Identification and Reproduction
- Goldfish are a popular aquarium fish and come in a wide range of sizes, shapes and colourations.
- They have elongated bodies, typically 12 to 22 cm long but can reach up to 40 cm long.
- Their colour can vary greatly, ranging from bright orange to olive green or creamy white. Wild populations are often a combination of olive, grey and black.
- Head and eyes are large.
- They have a long dorsal fin with a single stout spine with a serrated trailing edge. The anal fin is also stout with a single serrated spine.
- Tail is deeply forked.
- The mouth is small and has no trailing whiskers (barbels).

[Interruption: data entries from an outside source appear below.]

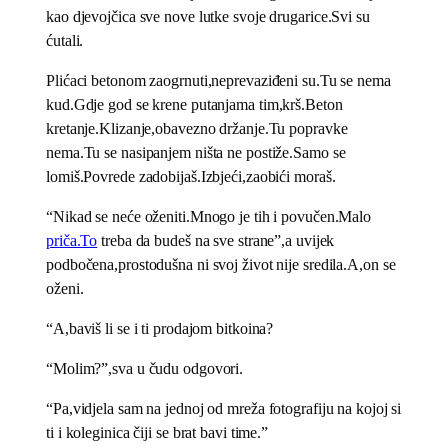
kao djevojčica sve nove lutke svoje drugarice.Svi su
ćutali.
Plićaci betonom zaogrnuti,neprevaziđeni su.Tu se nema
kud.Gdje god se krene putanjama tim,krš.Beton
kretanje.Klizanje,obavezno držanje.Tu popravke
nema.Tu se nasipanjem ništa ne postiže.Samo se
lomiš.Povrede zadobijaš.Izbjeći,zaobići moraš.
“Nikad se neće oženiti.Mnogo je tih i povučen.Malo
priča.To
treba da budeš na sve strane”,a uvijek
podbočena,prostodušna ni svoj život nije sredila.A,on se
oženi.
“A,baviš li se i ti prodajom bitkoina?
“Molim?”,sva u čudu odgovori.
“Pa,vidjela sam na jednoj od mreža fotografiju na kojoj si
ti i koleginica čiji se brat bavi time.”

- Female will release eggs after an aggressive chase by the male goldfish.
- Like all cyprinids, goldfish eggs are sticky and will adhere to substrate and plants.
- After the eggs are attached, the male will fertilize the eggs by releasing milt.
- The fertilized eggs will hatch in 2-5 days.
- Young will attach themselves to aquatic plants for several days while they absorb their yolk sac.
Habitat & Ecology
- Goldfish in the wild are usually found in quiet areas of vegetated ponds, streams and pools, often in populated urban or suburban areas.
- The fish are able to tolerate fluctuations in water temperature and water with low levels of dissolved oxygen.
- They are quite tolerant of poor water quality, and may threaten some native species in degraded ecosystems.
- Goldfish are omnivores, meaning they will eat both plants and other animals, and they will grow according to the size of water body they are placed in.
- They are established in all provinces and states across Canada and United States except Alaska.
- Goldfish eat snails, small insects, fish eggs and young fish, making this species a competitor with and predator of native fish.
- They stir up mud and other matter when they feed, which increases the cloudiness of the water and affects the natural growth of aquatic plants.
- Goldfish do not have any predators in the introduced habitat.
- They have the potential to produce large populations under optimal conditions.
- These invaders have also been known to predate on eggs, larvae and even adult native fish.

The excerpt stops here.